2020.11.30.  


 コロナ禍がここまで来るとは半年前には全く想像していませんでした。医療関係者へはただただ頑張ってくださいよろしくお願いしますとしか言いようがありません。時短営業を余儀なくされて、また業績の急降下的な悪化によって存亡の危機にすらある会社店舗関係者へはただただじっとこらえることしかありません何とかふんばってくださいねとしか言いようがありません。自分が17年前まで勤務していた会社も今期赤字大転落。次年度中に店舗の2/3を閉鎖、希望退職勧奨という、自分がいた頃には考えられなかった事態が起きています。同期入社は150人くらいいたはずですが現在残っているのは知り得る限り取締役のT君と監査役のO君の2名のみ。あとの皆は一体どこへ行ったんだろ?。
 ぶどうをやっていて良かったと思います。衣食住という人間の三大欲求である“食”の部分を司る農業はまじめにコツコツとやりさえすればとりあえずは食いっぱぐれることはありません。その中で特にぶどうは米ムギみたいに絶対必要なものではないかわりにとんでもない高級品ではないってことが幸いしているようです。果樹の世界ではどうやらぶどうが独り勝ち(?)しているようです。シャインマスカットをはじめとする、誰でもがとりあえずは手の届く位置にあるというそこそこ的な高級感が今のぶどう業界を引っぱっているようです。今期は自分はデラと巨峰の作柄が極×でしたがそれ以外はそこそこ的なところで落ち着き、数字的にはこれまでずっと右肩上がりで来てたのが最終的には3年前と2年前のちょうど間のところに収まった、というのが実情です。どうにかこうにか.....、ヤレヤレです。皆さまありがとうございました。ワタクシ、何とか生きてます。
 ただ右肩上がりがストップしたことはすごく悔しいので、来年はしっかりリベンジさせてもらいます。デラ姫の産直便は必ず復活させます。巨峰もしかり。詰め合わせセットはもっと充実させます。まぁ見ててね。経常利益的には本業のぶどう道の他にいくつかの副業の合わせ技で相当なる収入源をすでに確保しています。見据えるははや一年後............、です。



 ということで11月16日からゆっくり目にですがデラ木の剪定を始めています。こちら第3デラウェア園。ぶどう園ならマスクをしなくていいぞ。

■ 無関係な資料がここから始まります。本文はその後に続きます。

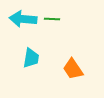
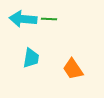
green line: moved 3 px left
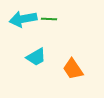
cyan arrow: rotated 16 degrees counterclockwise
cyan trapezoid: moved 5 px right, 1 px up; rotated 50 degrees clockwise
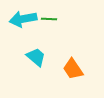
cyan trapezoid: rotated 110 degrees counterclockwise
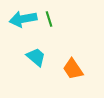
green line: rotated 70 degrees clockwise
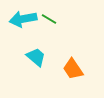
green line: rotated 42 degrees counterclockwise
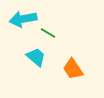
green line: moved 1 px left, 14 px down
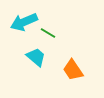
cyan arrow: moved 1 px right, 3 px down; rotated 12 degrees counterclockwise
orange trapezoid: moved 1 px down
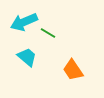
cyan trapezoid: moved 9 px left
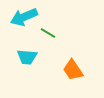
cyan arrow: moved 5 px up
cyan trapezoid: rotated 145 degrees clockwise
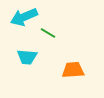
orange trapezoid: rotated 120 degrees clockwise
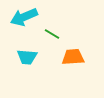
green line: moved 4 px right, 1 px down
orange trapezoid: moved 13 px up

   今朝の最低気温は-1℃。フィールドは霜で真っ白。ピリッ!、とくるこの空気感が好きです。1年のうち一番好きかも。

   
   早生デラの1本。剪定前(左)と剪定後(右)。剪定には一定の法則があるのでそれに従えば基本的にはそんなに難しいことはありません。しかし木に合わせた樹勢のコントロールとか特定のポーションでの小技の組み合わせとか自分ならではのビミョーなオプション技とかがいろいろあるので、剪定作業というのはこれはもう自分の中の世界と言うより他にありません。剪定の基本はしっかり押さえつつも、10人がやれば10通りのやり方があるという、剪定作業の醍醐味がここにあります。

   
 今日は午後から松本市農業委員会の定例総会。日中暖かかったこともあって定刻前に松本城近辺をブラブラと散策。いつもなら散策する人とかツアーの団体客で溢れかえるところがやっぱりガラガラ。人けなくてちょっと寂しすぎ....。



 松本みたいに東西南北を山に囲まれたところに住んでいるとどうしても気分的に息苦しくなって、どこかへどかーんと開放的な空気を吸いに行きたくなることがあります。そこで27日は日帰りで日本海・糸魚川の海を見に行ってきました。11月はホントは千葉県・銚子の犬吠埼まで行って太平洋の空気をどどーんと吸ってイワシやサンマの刺し身をワッセワッセと食べて心身満ち足りた人生を送りたいと秘かに予定していたのですが、どうしても東京を通過するルートになるので今回は断念。しかし海の空気を吸いに行く気持ちを抑えられず、今回は日本海でよしとしました。目的地は親不知・子不知の海岸線。

 (左) 松本からR148を北上すれば大町市を越えて約1時間半で白馬村。早朝の白馬三山が神々しい。
 (中) 午前中から雨の予報だったので、親不知に行く前にとりあえず海、海、って感じで晴れているうちにやってきた日本海の海岸線。太平洋の海の空気とは違う、何というか、濃くないかわりにすごく透明度のある空気感......。はぁー........、っと深呼吸。自分、生きてるぜ、という実感。
 (右) 糸魚川からR8号線を西へ。北アルプス山脈の北端がそのまま日本海に垂直落下しているとあって、その絶壁度合いがすごい。振り返って見たら北陸自動車道は海の上。R8と北陸新幹線、JR北陸本線はトンネル。超狭い範囲の中に4つの幹線が走っています。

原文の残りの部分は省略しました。